As a “continuing body” the Senate’s procedures are supposed to remain in force unless a two-thirds supermajority votes to change them. In this case, a 52–48 all-Democrat majority voted to change the rules, and so the rules have been changed. After all, who’s gonna stop Harry Reid? The Senate pageboys? Legislative majorities are here today and gone tomorrow, but legislative mechanisms are supposed to be here today and here tomorrow and here next year. If a transient party majority can change the rules on a single, sudden, party-line vote, then there are no rules. The rules are simply what today’s rulers say they are. After all, banana republics and dictatorships pass their own rules, too — to deny opposition politicians access to airtime, or extend their terms by another two or three years, or whatever takes their fancy.
As noted last week, the president knows no restraints either. He has always indicated a certain impatience with the “checks and balances” — “I’m not going to wait for Congress” has long been a routine applause line on the Obama ’prompter. From unilaterally suspending the laws of others (such as immigration), he has advanced to unilaterally suspending his own. So, for passing political convenience, he issued his proclamation of temporary amnesty for the millions of health plans he himself rendered illegal. The law is applied according to whim, which means there is no law. Four years ago, polls showed no popular support for anything as transformative as Obamacare. But, through procedural flimflam, lameduck-session legerdemain, threats to “deem” it to have already passed, and votes for a law whose final version was not only unread by legislators but was literally unreadable (in the sense that it had not yet rolled off the photocopier), through all that and more, the Democrats rammed it down the throats of the American people anyway: Yes, we can! Brazen and unrestrained, Obama and Reid are also, in Lewis’s phrase, “men without chests.” Cleverness, unmoored from Lewis’s chestly virtue of honor, has reduced them to mere tricksters and deceivers. So the president lied about his law for four years, and now lies about his lies.

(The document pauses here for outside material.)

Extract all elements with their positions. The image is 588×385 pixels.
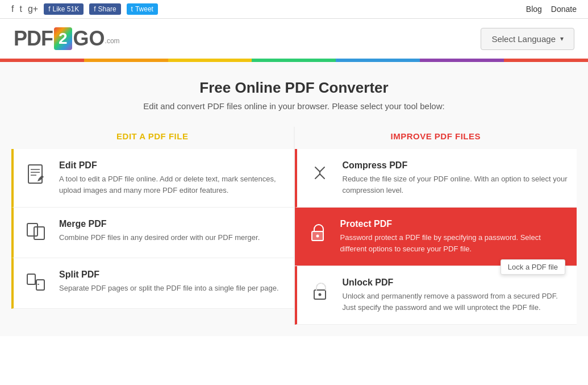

A government that lies to its own citizens should command no respect. To accord them any is to make oneself complicit in their lies, which is unbecoming to a free people.
Which brings us to that other death of November 22: Aldous Huxley. “Don’t you want to be free and men?” rages a dissenting voice. “Don’t you even understand what manhood and freedom are?” Gee, he sounds like a talk-radio guy demanding to know where the outrage is. Written in 1931, Brave New World isn’t as famous a dystopia as Orwell’s 1984 — because it posits tyranny not as “a boot stamping on a human face” but as a soft, beguiling caress of a human face, a land in which enslavement takes the form of round-the-clock sensory gratification: drugs, sex without love, consumer trinkets, sensory distractions . . . Crazy, huh? Like that’d ever happen.
One final anniversary thought: In his novel That Hideous Strength, C. S. Lewis gives his fictional bureaucracy the acronym NICE — the National Institute for Coordinated Experiments. A few years ago, the British government dusted it off for real — the National Institute for Clinical Excellence. It performs cost-benefit analyses of medical treatment and patient care — i.e., NICE is a euphemism for “death panel.” After January 1, when his victims start getting turned away from pharmacies and doctors, maybe Obama could relaunch the website as Nice.gov.